Persephone und Hades (Abzeichnung eines Reliefs im Vatikan aus Meyers Konversationslexikon)

Persephone (griechisch Περσεφόνη, älteste Form Περσόφαττα mit der Bedeutung die, „welche [beim Dreschen] die Garben schlägt“) ist in der griechischen Mythologie eine Toten-, Unterwelt- und Fruchtbarkeitsgöttin. In der römischen Mythologie wird sie als Proserpina aus dem unterworfenen Griechenland zusammen mit den Sklaven importiert, nachdem ihre ursprüngliche Identität mit der altrömischen Ceres nicht deutlich ist. In christlich erneuerte Form wurde sie als Göttin Natura bis zum Ende des Mittelalters besungen, namentlich von den Vertretern der Schule von Chartres, etwa in «De mundi universitate» von Bernardus Silvestris, oder auch in «De planctu naturae» und im «Anticlaudianus» des Alanus ab Insulis. In Dantes «Göttlicher Komödie» erscheint sie in Gestalt der Matelda.

Persephone ist die Tochter des Zeus und seiner Schwester Demeter und trägt oft den Namen Kore (Κόρη, „Mädchen“).

Mythos

Ihr eigener Vater Zeus verliebte sich in Kore, in der Gestalt einer Schlange kroch er in sie und befruchtete seine Tochter, sie gebar Zagreus, der Zeus' Nachfolger werden sollte. Nachdem nun Zeus seinen Willen bekommen hatte, zeigte er kein Interesse mehr an Kore. Sein Bruder Hades, der Gott der Unterwelt, verliebte sich in sie. Hades bat Zeus um Kore. Wissend, dass Kore nicht freiwillig in die sonnenlose Unterwelt gehen würde, stimmte Zeus weder zu, noch lehnte er ab. Hades interpretierte dies als Zustimmung. Als Kore in der Nysa-Ebene Blumen pflückte, stieg Hades aus der Unterwelt empor und entführte Kore auf seiner Kutsche. Ihre Hilfeschreie wurden von Zeus ignoriert. Kore fügte sich, nun als Persephone bezeichnet, in ihr Schicksal.

Siehe auch: Pheneos

Homerischer Mythos

Die Proserpina von Dante Gabriel Rossetti - Der verhängnisvolle Biss in den Granatapfel

Homer berichtet in der Hymne für Demeter, dass Persephones Mutter Demeter neun Tage nach ihrer Tochter suchte und schließlich von Hekate, die Persephones Schreie gehört hatte, in Kenntnis gesetzt wurde. Sie war ob des Raubes entsetzt. Bei Ovid (in den Metamorphosen) versucht die Nymphe Cyane, die in der Nähe ist, vergeblich die Entführung Proserpinas abzuwenden. In ihren Tränen löst sie sich schließlich auf, in der so entstandenen Quelle findet Demeter den Gürtel ihrer Tochter.

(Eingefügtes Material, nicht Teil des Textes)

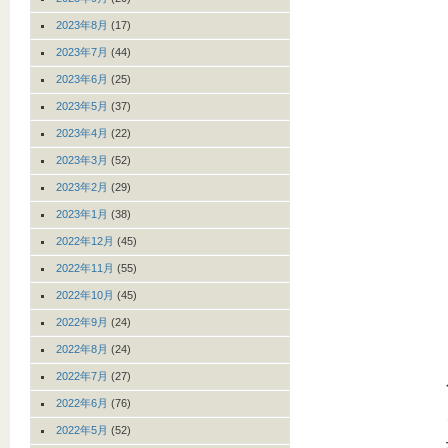
2023年8月
(17)
2023年7月
(44)
2023年6月
(25)
2023年5月
(37)
2023年4月
(22)
2023年3月
(52)
2023年2月
(29)
2023年1月
(38)
2022年12月
(45)
2022年11月
(55)
2022年10月
(45)
2022年9月
(24)
2022年8月
(24)
2022年7月
(27)
2022年6月
(76)
2022年5月
(52)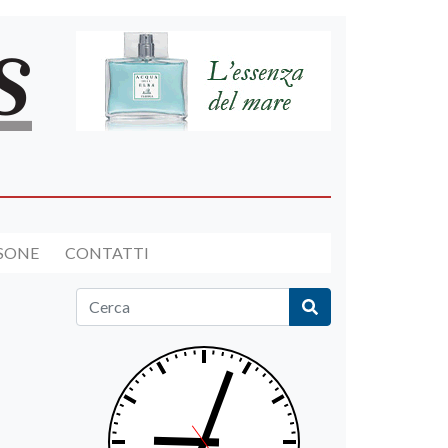
RSONE
CONTATTI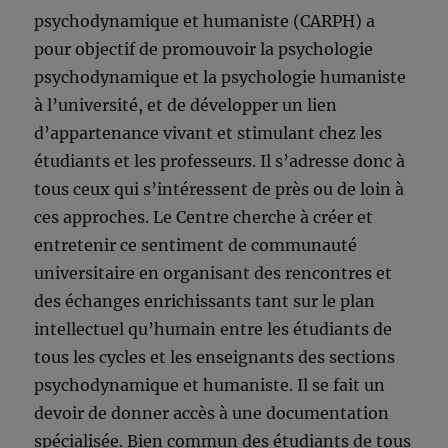
psychodynamique et humaniste (CARPH) a
pour objectif de promouvoir la psychologie
psychodynamique et la psychologie humaniste
à l’université, et de développer un lien
d’appartenance vivant et stimulant chez les
étudiants et les professeurs. Il s’adresse donc à
tous ceux qui s’intéressent de près ou de loin à
ces approches. Le Centre cherche à créer et
entretenir ce sentiment de communauté
universitaire en organisant des rencontres et
des échanges enrichissants tant sur le plan
intellectuel qu’humain entre les étudiants de
tous les cycles et les enseignants des sections
psychodynamique et humaniste. Il se fait un
devoir de donner accès à une documentation
spécialisée. Bien commun des étudiants de tous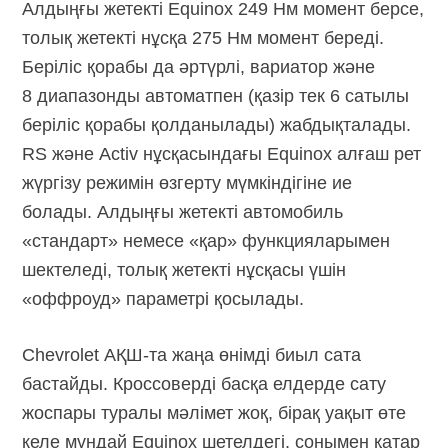
Алдыңғы жетекті Equinox 249 Нм момент берсе,
толық жетекті нұсқа 275 Нм момент береді.
Беріліс қорабы да әртүрлі, вариатор және
8 диапазонды автоматпен (қазір тек 6 сатылы
беріліс қорабы қолданылады) жабдықталады.
RS және Activ нұсқасындағы Equinox алғаш рет
жүргізу режимін өзгерту мүмкіндігіне ие
болады. Алдыңғы жетекті автомобиль
«стандарт» немесе «қар» функцияларымен
шектеледі, толық жетекті нұсқасы үшін
«оффроуд» параметрі қосылады.
Chevrolet
АҚШ-та
жаңа өнімді биыл сата
бастайды. Кроссоверді басқа елдерде сату
жоспары туралы мәлімет жоқ, бірақ уақыт өте
келе мұндай Equinox шетелдегі, сонымен қатар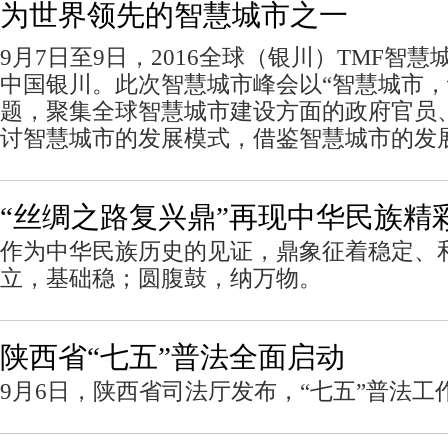
为世界领先的智慧城市之一
9
月
7
日至
9
日，
2016
全球（银川）
TMF
智慧
中国银川。此次智慧城市峰会以“智慧城市，
题，聚集全球智慧城市建设方面的政府官员
讨智慧城市的发展模式，借鉴智慧城市的发
“丝绸之路复兴鼎”再现中华民族精
作为中华民族历史的见证，鼎象征着稳定、
立，基础稳；圆腹鼓，纳万物。
陕西省“七五”普法全面启动
9月6日，陕西省司法厅发布，“七五”普法工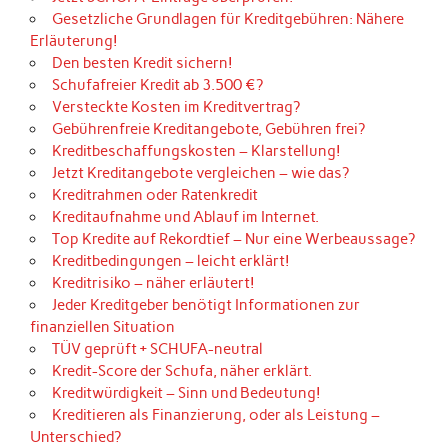
Gesetzliche Grundlagen für Kreditgebühren: Nähere
Erläuterung!
Den besten Kredit sichern!
Schufafreier Kredit ab 3.500 €?
Versteckte Kosten im Kreditvertrag?
Gebührenfreie Kreditangebote, Gebühren frei?
Kreditbeschaffungskosten – Klarstellung!
Jetzt Kreditangebote vergleichen – wie das?
Kreditrahmen oder Ratenkredit
Kreditaufnahme und Ablauf im Internet.
Top Kredite auf Rekordtief – Nur eine Werbeaussage?
Kreditbedingungen – leicht erklärt!
Kreditrisiko – näher erläutert!
Jeder Kreditgeber benötigt Informationen zur
finanziellen Situation
TÜV geprüft + SCHUFA-neutral
Kredit-Score der Schufa, näher erklärt.
Kreditwürdigkeit – Sinn und Bedeutung!
Kreditieren als Finanzierung, oder als Leistung –
Unterschied?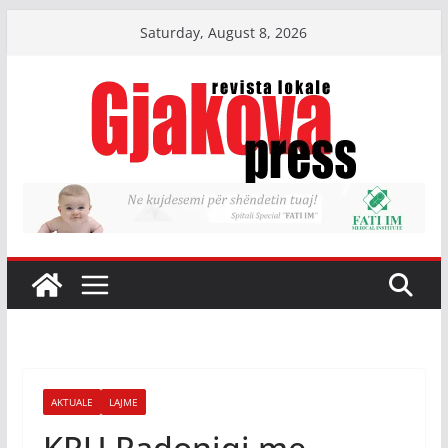
Skip
Saturday, August 8, 2026
to
content
AKTUALE
LAJME
KRU Radoniqi me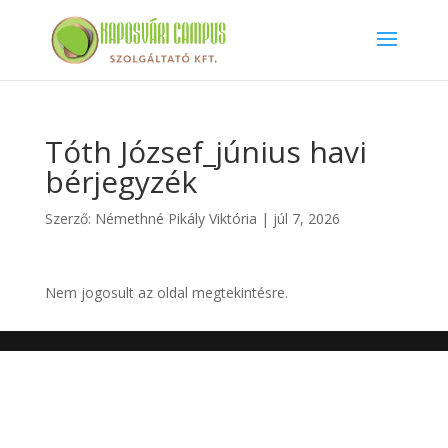
Tóth József_június havi
bérjegyzék
Szerző:
Némethné Pikály Viktória
|
júl 7, 2026
Nem jogosult az oldal megtekintésre.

Demeter wollte mit den Göttern nichts mehr zu tun haben und verließ den Olymp. Sie befahl den Pflanzen, nicht mehr zu sprießen, und schon bald war alles Land verödet. Die verzweifelnden Götter wandten sich nun an Zeus, er solle doch etwas unternehmen. Zeus blieb nichts anderes übrig und - da Demeter nicht verhandeln, sondern nur ihre Tochter wieder haben wollte - willigte er unter der Bedingung ein, dass Kore zurückkehren könne, wenn sie in der Unterwelt noch nichts gegessen hätte. Demeter war einverstanden. Also ging man gemeinsam in die Unterwelt und fragte sie, ob sie etwas gegessen hätte. Kore antwortete nein. Auch Hades hatte sie nichts essen sehen, somit war alles klar.

Hades war jedoch schwerst verbittert, er liebte seine Persephone, doch gegen Zeus' Willen war er machtlos. Aber plötzlich meldete sich ein Denunziant namens Askalaphos, der gesehen haben wollte, dass Persephone vier Kerne eines Granatapfels gegessen hätte. Er schwor sogar den heiligen Eid beim Styx. Hades bestand nun darauf, dass Persephone bleiben müsse, aber Zeus meinte, dass man vier Kerne schwerlich als ein ordentliches Essen bezeichnen könne, jedoch gegessen hatte sie wirklich etwas. Ein Kompromiss musste her. Nach langen und zähen Verhandlungen einigte man sich auf Folgendes: 4 Monate musste Persephone in der Unterwelt mit Hades leben, die restlichen 8 Monate durfte sie auf der Erde bei ihrer Mutter verbringen. Die 4 Monate in der Unterwelt stellen die unfruchtbare Zeit auf der Erde dar, ihre Mutter Demeter ist traurig, und daher blüht keine Pflanze, aber wenn ihre Tochter bei ihr ist, blüht und gedeiht alles.

Kult

Die Bedeutung des Mythos ist eine allegorische Darstellung des Zyklus der Jahreszeiten. In den Eleusinischen Mysterien wurde der Mythos als das Bild einer höheren Idee, nämlich der Unsterblichkeit der Seele, aufgefasst und jedes Jahr festlich begangen. Nach dem Orphismus sitzt sie verschleiert auf einem Stuhl im Hades und hat einen Kranz von Mohn auf dem Haupte.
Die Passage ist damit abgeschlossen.